Really, I didn't expect to sell many books, but gee, golly, gosh, here I am signing at Barnes and Noble, one of my favorite places on earth. After a friend told me they didn't have my book and I needed to go introduce myself, I did. The manager looked over the product, checked it on the computer, probably to see if the wholesaler carried it and if it was returnable. He cordially agreed to order a few copies for the "Local Author" table and asked if I want to participate in the group signing the next week. Well, yes!

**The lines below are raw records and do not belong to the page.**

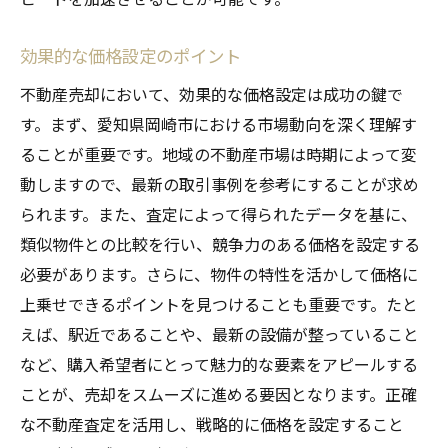
効果的な価格設定のポイント
不動産売却において、効果的な価格設定は成功の鍵で
す。まず、愛知県岡崎市における市場動向を深く理解す
ることが重要です。地域の不動産市場は時期によって変
動しますので、最新の取引事例を参考にすることが求め
られます。また、査定によって得られたデータを基に、
類似物件との比較を行い、競争力のある価格を設定する
必要があります。さらに、物件の特性を活かして価格に
上乗せできるポイントを見つけることも重要です。たと
えば、駅近であることや、最新の設備が整っていること
など、購入希望者にとって魅力的な要素をアピールする
ことが、売却をスムーズに進める要因となります。正確
な不動産査定を活用し、戦略的に価格を設定すること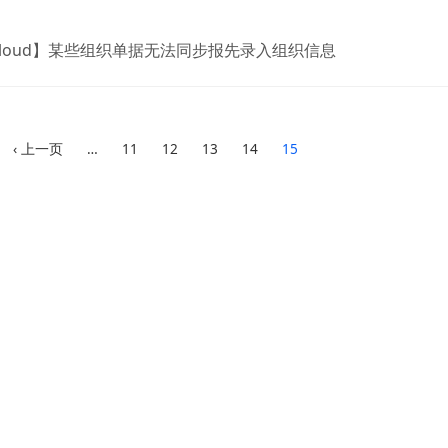
Cloud】某些组织单据无法同步报先录入组织信息
‹ 上一页
…
11
12
13
14
15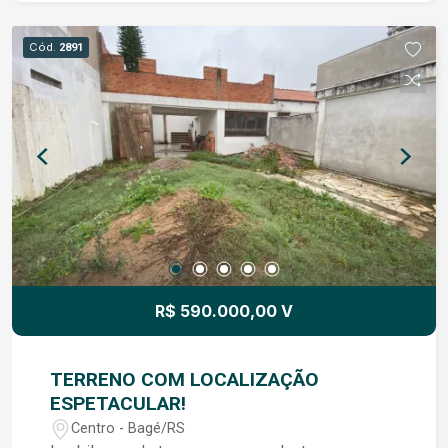
Cód.
2891
R$ 590.000,00 V
TERRENO COM LOCALIZAÇÃO
ESPETACULAR!
Centro - Bagé/RS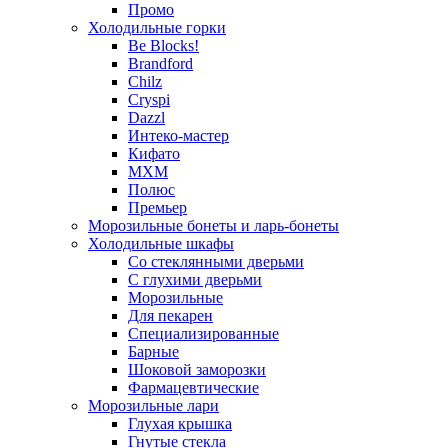
Промо
Холодильные горки
Be Blocks!
Brandford
Chilz
Cryspi
Dazzl
Интеко-мастер
Кифато
МХМ
Полюс
Премьер
Морозильные бонеты и ларь-бонеты
Холодильные шкафы
Со стеклянными дверьми
С глухими дверьми
Морозильные
Для пекарен
Специализированные
Барные
Шоковой заморозки
Фармацевтические
Морозильные лари
Глухая крышка
Гнутые стекла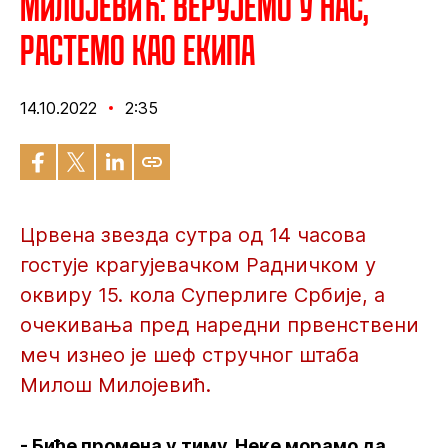
Милојевић: Верујемо у нас,
растемо као екипа
14.10.2022
2:35
Црвена звезда сутра од 14 часова
гостује крагујевачком Радничком у
оквиру 15. кола Суперлиге Србије, а
очекивања пред наредни првенствени
меч изнео је шеф стручног штаба
Милош Милојевић.
- Биће промена у тиму. Неке морамо да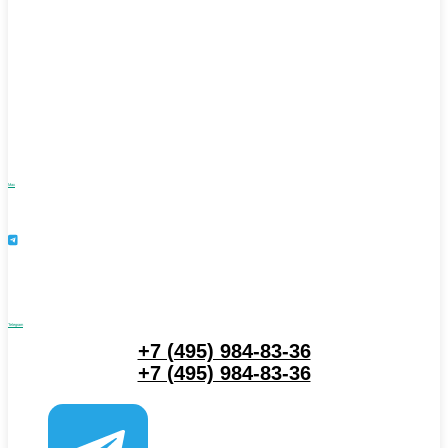
Max
Telegram
+7 (495) 984-83-36
+7 (495) 984-83-36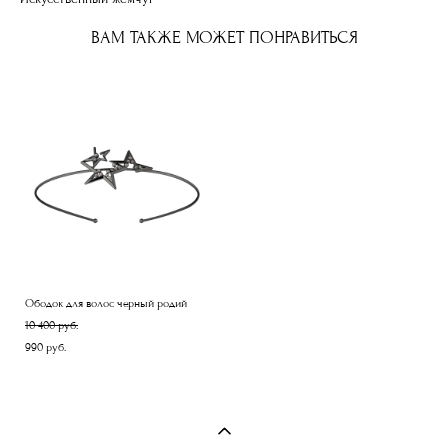
ВАМ ТАКЖЕ МОЖЕТ ПОНРАВИТЬСЯ
Ободок для волос черный родий
10 400 pуб.
990 pуб.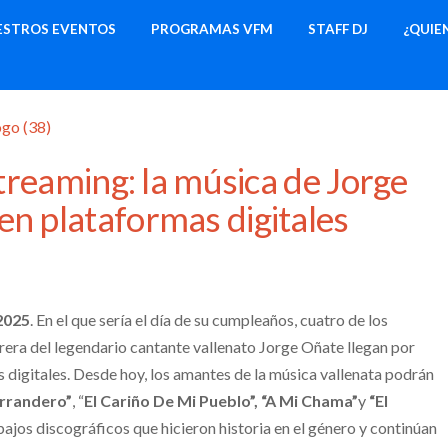
ESTROS EVENTOS
PROGRAMAS VFM
STAFF DJ
¿QUIE
 streaming: la música de Jorge
en plataformas digitales
2025
. En el que sería el día de su cumpleaños, cuatro de los
era del legendario cantante vallenato Jorge Oñate llegan por
s digitales. Desde hoy, los amantes de la música vallenata podrán
rrandero”
, “
El Cariño De Mi Pueblo”, “A Mi Chama”
y
“El
abajos discográficos que hicieron historia en el género y continúan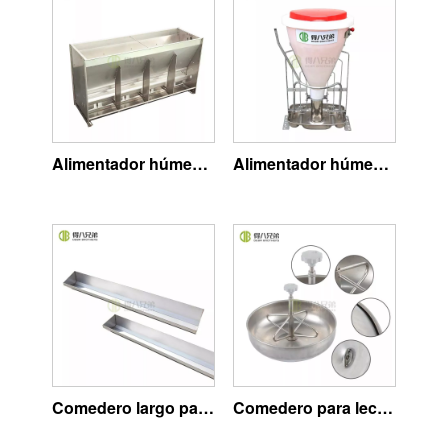
Alimentador húmedo seco de acero inoxidable
Alimentador húmedo seco de plástico
Comedero largo para cerda
Comedero para lechones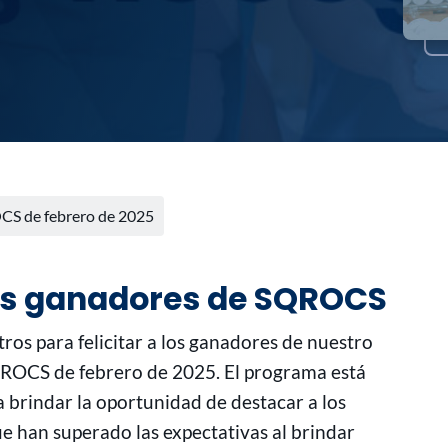
CS de febrero de 2025
ros ganadores de SQROCS
ros para felicitar a los ganadores de nuestro
OCS de febrero de 2025. El programa está
 brindar la oportunidad de destacar a los
 han superado las expectativas al brindar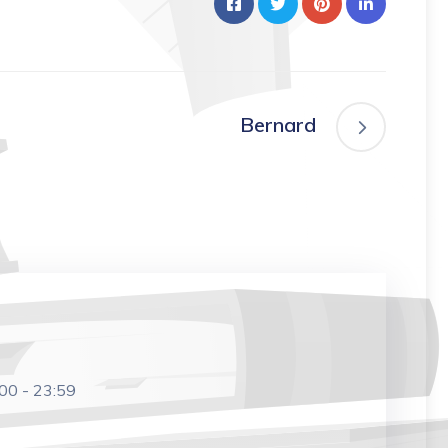
Bernard
:00
-
23:59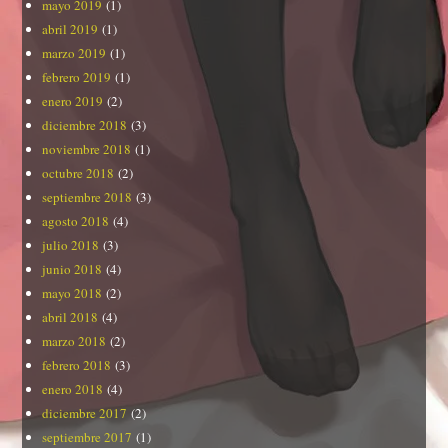
mayo 2019
(1)
abril 2019
(1)
marzo 2019
(1)
febrero 2019
(1)
enero 2019
(2)
diciembre 2018
(3)
noviembre 2018
(1)
octubre 2018
(2)
septiembre 2018
(3)
agosto 2018
(4)
julio 2018
(3)
junio 2018
(4)
mayo 2018
(2)
abril 2018
(4)
marzo 2018
(2)
febrero 2018
(3)
enero 2018
(4)
diciembre 2017
(2)
septiembre 2017
(1)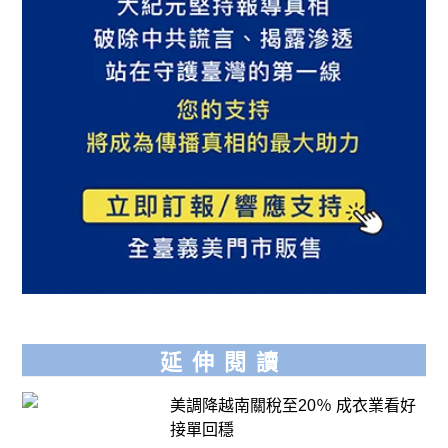
延伸閱讀
美調降越南關稅至20％ 成衣業看好
接單回穩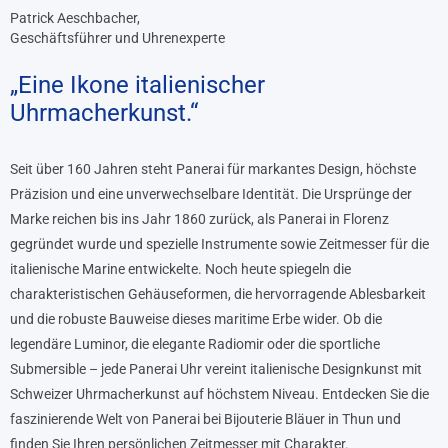
Patrick Aeschbacher,
Geschäftsführer und Uhrenexperte
„Eine Ikone italienischer
Uhrmacherkunst.“
Seit über 160 Jahren steht Panerai für markantes Design, höchste
Präzision und eine unverwechselbare Identität. Die Ursprünge der
Marke reichen bis ins Jahr 1860 zurück, als Panerai in Florenz
gegründet wurde und spezielle Instrumente sowie Zeitmesser für die
italienische Marine entwickelte. Noch heute spiegeln die
charakteristischen Gehäuseformen, die hervorragende Ablesbarkeit
und die robuste Bauweise dieses maritime Erbe wider. Ob die
legendäre Luminor, die elegante Radiomir oder die sportliche
Submersible – jede Panerai Uhr vereint italienische Designkunst mit
Schweizer Uhrmacherkunst auf höchstem Niveau. Entdecken Sie die
faszinierende Welt von Panerai bei Bijouterie Bläuer in Thun und
finden Sie Ihren persönlichen Zeitmesser mit Charakter.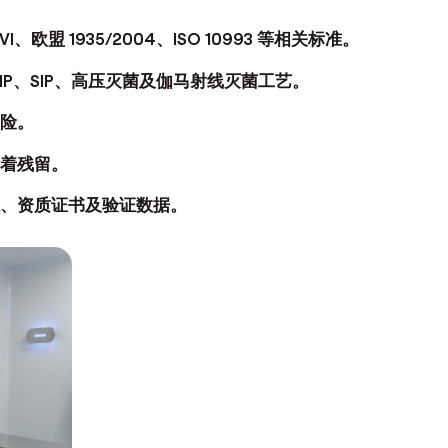
I、欧盟 1935/2004、ISO 10993 等相关标准。
P、SIP、高压灭菌及伽马射线灭菌工艺。
险。
着残留。
、资质证书及验证数据。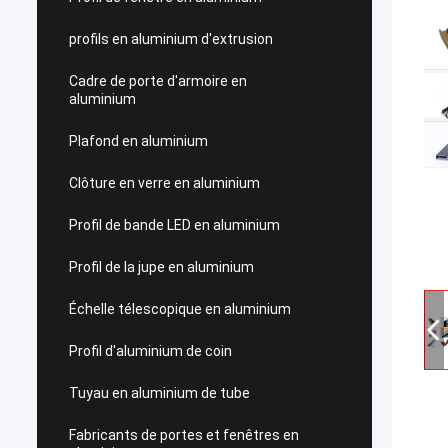
profils en aluminium d'extrusion
Cadre de porte d'armoire en
aluminium
Plafond en aluminium
Clôture en verre en aluminium
Profil de bande LED en aluminium
Profil de la jupe en aluminium
Échelle télescopique en aluminium
Profil d'aluminium de coin
Tuyau en aluminium de tube
Fabricants de portes et fenêtres en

So, I donned my football jersey again and had free foam football giveaways to go with the book in keeping with the Goals for a Sinner theme. I set up my post among the other e-pubbed and self-pubbed. The Civil War books and cookbooks (free samples given) sold like hotcakes. The young man with a children's book sitting next to me must have been related to half the parish because he had a line waiting. I sold five copies to friends. My target was six. Not too disappointed. I know how these things go. I did do better than the two women with poetry and memoir offerings. And enough folks chatted with me to keep me from being bored. It was an okay experience, and I was excited to have my book in one Barnes and Noble. A caveat, since we had to bring our own books and B and N takes a 40% cut of sales, I probably made only pennies that night. Exposure is important, I tell myself.
Checking my e-mail the next day, I get a letter from the publisher who contracted the sequel warning me not to deal with Barnes and Noble. Too many returns, no enough profit. Mea culpa. Too late now.